Ana de Castro Osório (18 June 1872 – 23 March 1935) was a Portuguese feminist, active in the field of children's literature and political Republicanism.

==Early life==
Osório was born into a well-off family on 18 June 1872, her mother being Mariana Osório de Castro Cabral e Albuquerque and her father Judge João Baptista de Castro. She was influenced by her parents immense library and became a writer by age 23. In 1889, Osório married republican poet Paulino de Oliveira, with whom she had two children.

==Public life==
In 1905, she wrote the feminist manifesto Às Mulheres Portuguesas (To Portuguese Women). This work was reflected on educated women's increasingly strong political consciousness and the involvement of women's organizations and feminism in Republicanism.

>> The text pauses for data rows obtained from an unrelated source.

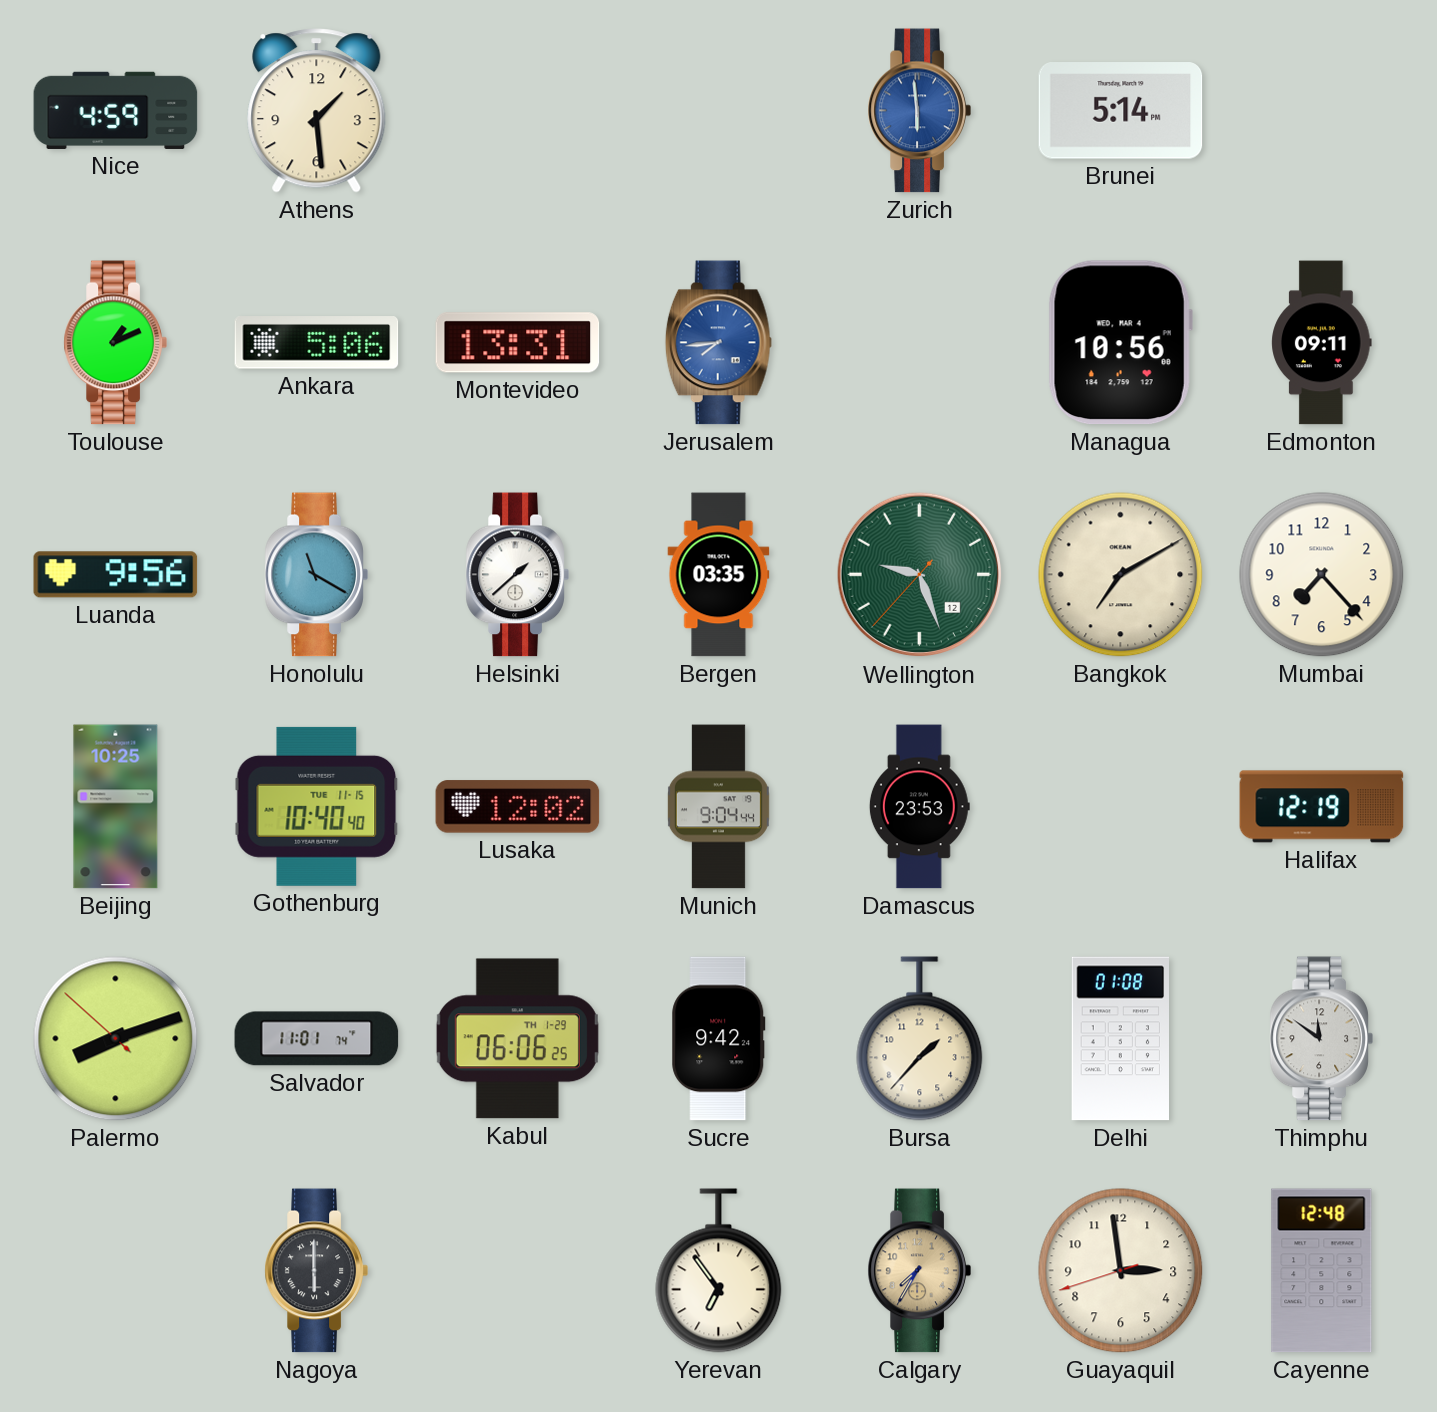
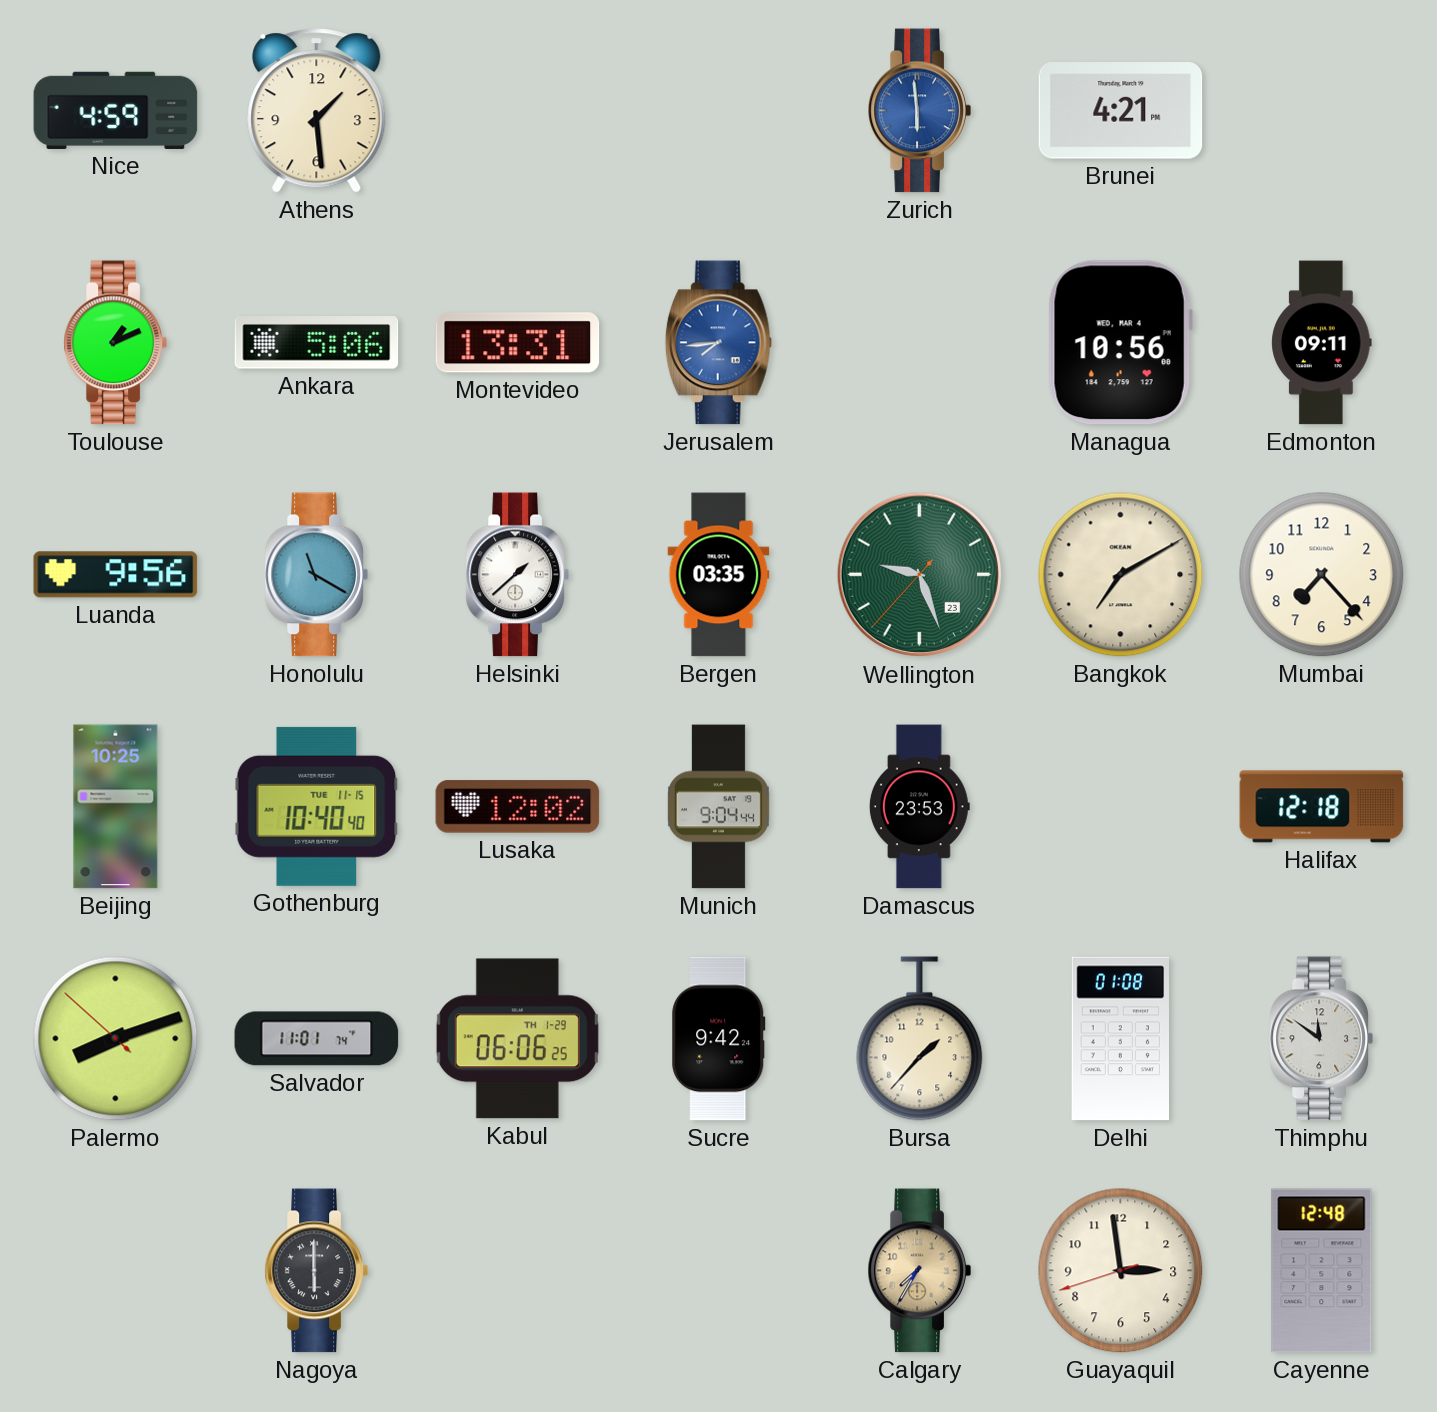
Brunei: 5:14 -> 4:21
Wellington date: 12 -> 23
Halifax: 12:19 -> 12:18
Yerevan: 6:54 -> none
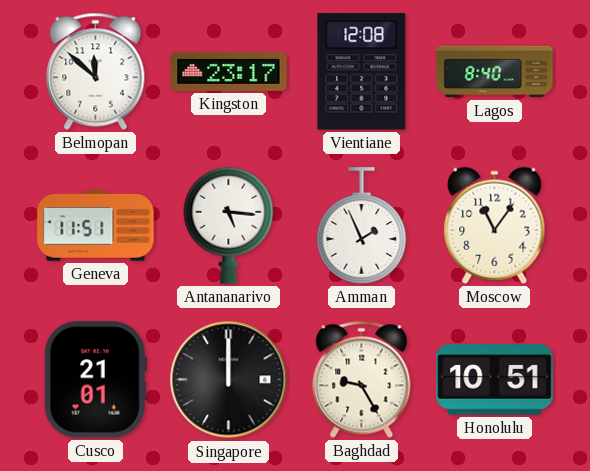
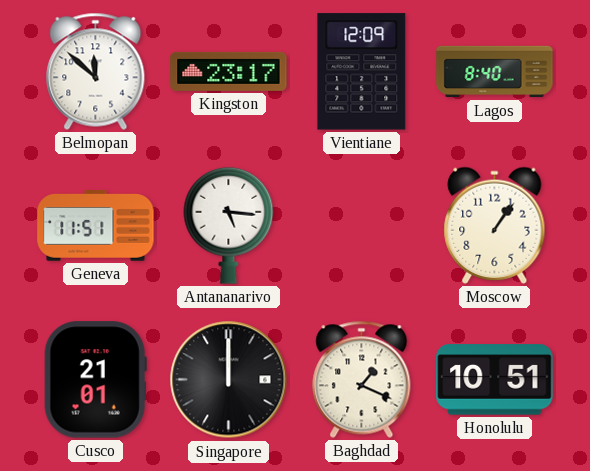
Vientiane: 12:08 -> 12:09
Amman: 1:56 -> none
Moscow: 11:06 -> 1:06
Baghdad: 9:25 -> 1:19
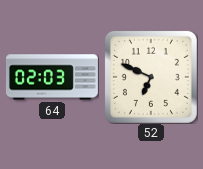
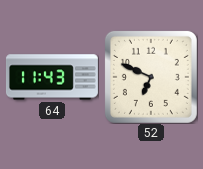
64: 02:03 -> 11:43
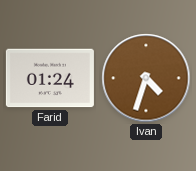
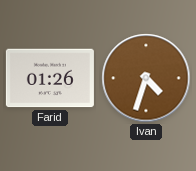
Farid: 01:24 -> 01:26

She was the founder of several women's organisations including the first feminist association, the Grupo Português de Estudos Feministas (Portuguese Group of Feminist Studies) in 1907. Together with Adelaide Cabete and Fausta Pinto de Gama, they founded the Liga Republicana das Mulheres Portuguesas (Portuguese Women's Republican League) in 1908. The group called for the overthrow of the monarchy and contributed to the proclamation of the Portuguese Republic in 1910. In 1911, Osório headed the Associação de Propaganda Feminista (Portuguese Feminist Propaganda Association) which was founded by Adelaide Cabete and Carolina Beatriz Ângelo.

In June 1913, she, Ana Augusta de Castilho, Beatriz Pinheiro, Luthgarda de Caires, Joana de Almeida Nogueira and Maria Veleda were part of the Portuguese delegation at the Seventh Conference of the International Woman Suffrage Alliance in Budapest.

In 1917, Osório was one of the founders of the Crusade of Portuguese Women which encouraged women to be active in the war effort.